Here, ${\mathrm{P}}_{\mathrm{pre}}^{\mathrm{i}}$ denotes the downscaled prediction for the $i$-th sample, ${\mathrm{P}}_{\mathrm{true}}^{\mathrm{i}}$ represents the corresponding ground truth observation, ${\overline{\mathrm{P}}}_{\mathrm{pre}}$ is the mean of the predicted values across all samples, and ${\overline{\mathrm{P}}}_{\mathrm{true}}$ is the mean of the ground truth observations. Following established practice [40], the threshold $\mathsf{ϵ}$ is set to 2. A sample is considered a true positive, counted as ${\mathrm{N}}_{\mathrm{T}}$, if $\left|{\mathrm{P}}_{\mathrm{pre} }^{\mathrm{i}}- {\mathrm{P}}_{\mathrm{true}}^{\mathrm{i}}\right|$ < $\mathsf{ϵ}$, and a false positive, counted as ${\mathrm{N}}_{\mathrm{F}}$ if $\left|{\mathrm{P}}_{\mathrm{pre}}^{\mathrm{i}} - {\mathrm{P}}_{\mathrm{true}}^{\mathrm{i}}\right| > \mathsf{ϵ}$. ${\mathrm{I}}_{\max }$ denotes the maximum possible signal intensity, which corresponds to the maximum plausible temperature value in this context. ${\mathsf{\mu }}_{\mathrm{pre}}$ and ${\mathsf{\mu }}_{\mathrm{true}}$ are the pixel-wise means of the downscaled prediction and the ground truth image, respectively. ${\mathsf{\sigma }}_{\mathrm{pre}}^2$ and ${\mathsf{\sigma }}_{\mathrm{true}}^2$ represent the pixel-wise variances of the downscaled prediction and the ground truth image, respectively. ${\mathsf{\sigma }}_{\mathrm{pt}}$ is the covariance between the downscaled prediction and the ground truth image.

5. Result

5.1. Comprehensive Evaluation of Benchmark Models and Ablation Results

Table 5 presents the overall evaluation results of various temperature downscaling methods with HRCLDAS data as the true values. From this, the following conclusions can be drawn: Firstly, the U-Net model performs the best among all the basic models. Compared with bilinear interpolation, its performance has been significantly improved. It has also been significantly improved compared with SRCNN. This indicates that the encoder–decoder structure based on U-Net has certain advantages in solving such problems. Secondly, the U-Net model using the three-dimensional convolution module performs better than the ordinary U-Net model. This indicates that when dealing with the downscaling problem of multi-dimensional spatiotemporal dimensions, it is necessary to utilize three-dimensional convolution to extract features from more dimensions. Thirdly, the performance of the model without introducing the Swin Transformer module is lower than that of the model with this module added. This indicates that combining the local feature extraction of convolution with the attention mechanism can further enhance the model’s performance. Fourth, after introducing terrain remote sensing data as auxiliary information, the model performance has improved to a certain extent, indicating that within the study area, terrain has a significant impact on the temperature distribution. Finally, the MBTA module proposed in this paper can better adapt to the input of terrain and other auxiliary features, and its effect is superior to the method of directly inputting terrain features. Meanwhile, compared with the super-resolution model EDVR, the TAUT model proposed in this paper achieves higher accuracy and better overall performance.

Table 5. Comparison of different downscaling models for T2m using testing data (bold indicates the optimal metrics).

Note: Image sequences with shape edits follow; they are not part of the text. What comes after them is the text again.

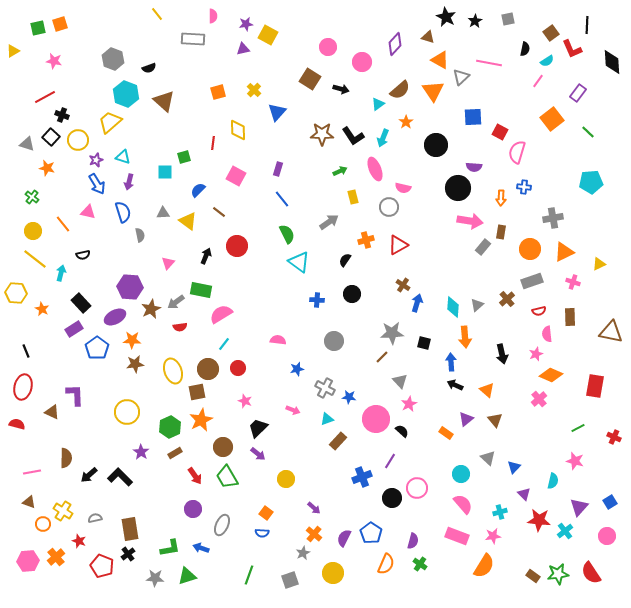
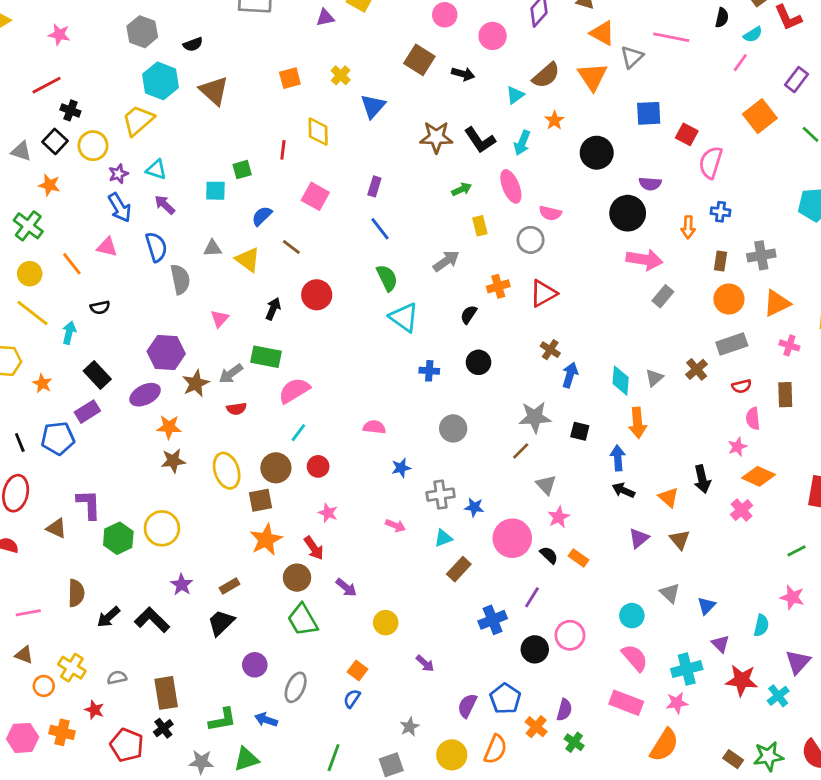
purple arrow: (129, 182) -> (165, 205), turned 119
green cross: (32, 197) -> (28, 226), size x1.5
brown rectangle: (501, 232) -> (721, 261), moved
gray semicircle: (140, 235) -> (180, 279), size x1.5
blue pentagon: (97, 348) -> (58, 438), moved, turned 30
black arrow: (502, 354) -> (702, 479), moved
gray cross: (325, 388) -> (441, 495), turned -36
green hexagon: (170, 427) -> (118, 538), moved
black trapezoid: (258, 428) -> (221, 623), moved
orange rectangle: (446, 433) -> (578, 558), moved
red arrow: (195, 476) -> (314, 548), moved
cyan cross: (500, 512) -> (687, 669), size x1.5
blue semicircle: (262, 533) -> (352, 699), turned 120
orange cross: (314, 534) -> (536, 727), moved
orange cross: (56, 557) -> (62, 732), turned -36
orange semicircle: (386, 564) -> (495, 749), moved

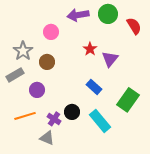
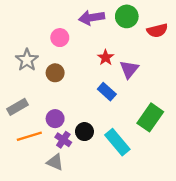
red semicircle: (134, 26) -> (157, 31), turned 108
gray rectangle: (15, 75) -> (18, 107), moved
blue rectangle: (94, 87) -> (107, 92), moved
purple circle: (37, 90) -> (55, 119), moved

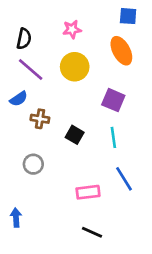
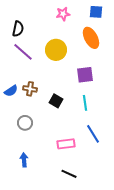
pink star: (72, 29) -> (63, 14), moved
blue semicircle: (19, 99) -> (11, 91), moved
purple square: (113, 100) -> (85, 75), turned -30
blue arrow: (16, 218) -> (24, 160), moved

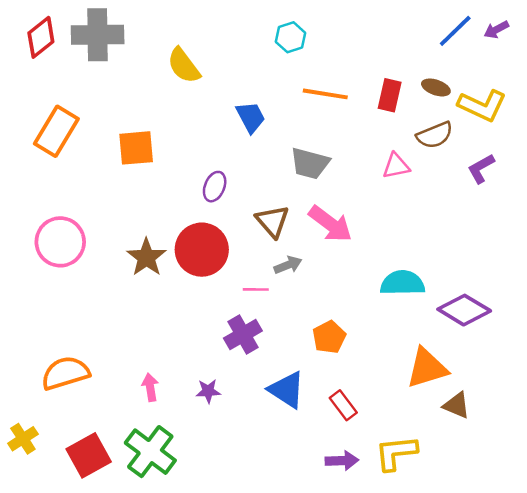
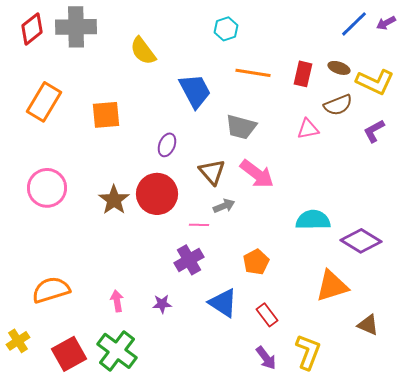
blue trapezoid: (251, 117) -> (195, 91), size x1.4
brown triangle: (456, 405) -> (368, 325), moved
yellow L-shape: (396, 453) -> (308, 352), turned 117
purple arrow: (342, 461) -> (266, 358), turned 55

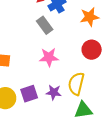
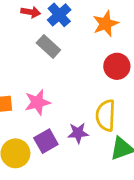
pink star: (49, 57) -> (37, 102), moved

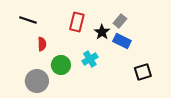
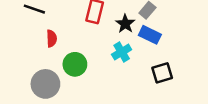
cyan cross: (90, 59) -> (122, 52), moved
black square: (143, 72) -> (162, 73), moved

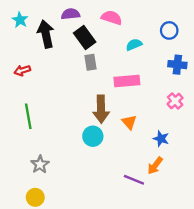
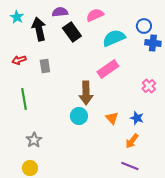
pink semicircle: (112, 18) -> (95, 15), turned -42
cyan semicircle: (134, 45) -> (114, 38), size x1.6
gray rectangle: (90, 62) -> (45, 66), moved
blue cross: (177, 65) -> (153, 43), moved
pink rectangle: (127, 81) -> (108, 69), turned -30
orange triangle: (129, 122) -> (112, 118), moved
purple line: (134, 180) -> (130, 166), moved

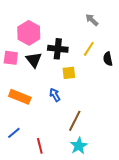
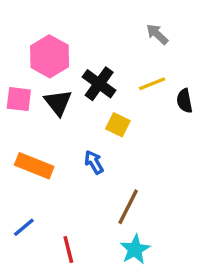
black cross: (58, 49) -> (99, 84), turned 30
yellow line: (89, 49) -> (152, 84), turned 35
yellow square: (69, 73) -> (118, 125), turned 32

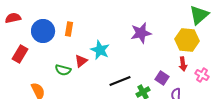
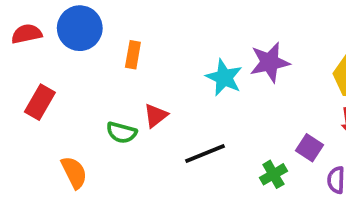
blue circle: (43, 31) -> (80, 28), moved
cyan star: (100, 50) -> (224, 78), moved
black line: (120, 81) -> (205, 153), moved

Method	MAE	RMSE	COR	ACC	PSNR	SSIM
Bilinear Interpolation	2.6299	3.3838	0.8681	0.4823	27.024	0.8476
SRCNN	2.3675	3.0341	0.8962	0.5216	27.9674	0.8848
EDVR	1.6928	2.1294	0.9546	0.6679	31.1722	0.9509
U-Net	1.8419	2.3572	0.9378	0.6319	30.1950	0.9321
U-Net + 3DConv	1.4570	1.8162	0.9691	0.7378	32.6641	0.9657
U-Net + 3DConv + ST	1.3677	1.7181	0.9708	0.7673	33.1364	0.9682
U-Net + 3DConv + ST + DEM	1.3042	1.6458	0.9719	0.7874	33.5157	0.9697
TAUT	1.2566	1.5901	0.9731	0.8026	33.8029	0.9711

Figure 5 shows the changes in the mean values of the hourly evaluation indicators of each model over time within the 48 h downscaling period. As shown in the figure, the TAUT model maintains the smallest mean absolute error (MAE) and root mean square error (RMSE) across all timings, and the other evaluation indicators are also consistently superior to those of the comparison models. The distribution of the indicators of each model over time is basically consistent with the overall average presented in Table 5. Only the U-Net model and the EDVR model show curve crossover at a few moments.

Figure 5. Comparison of the hourly average sequences of all evaluation metrics in all models within a 48 h downscaling time range.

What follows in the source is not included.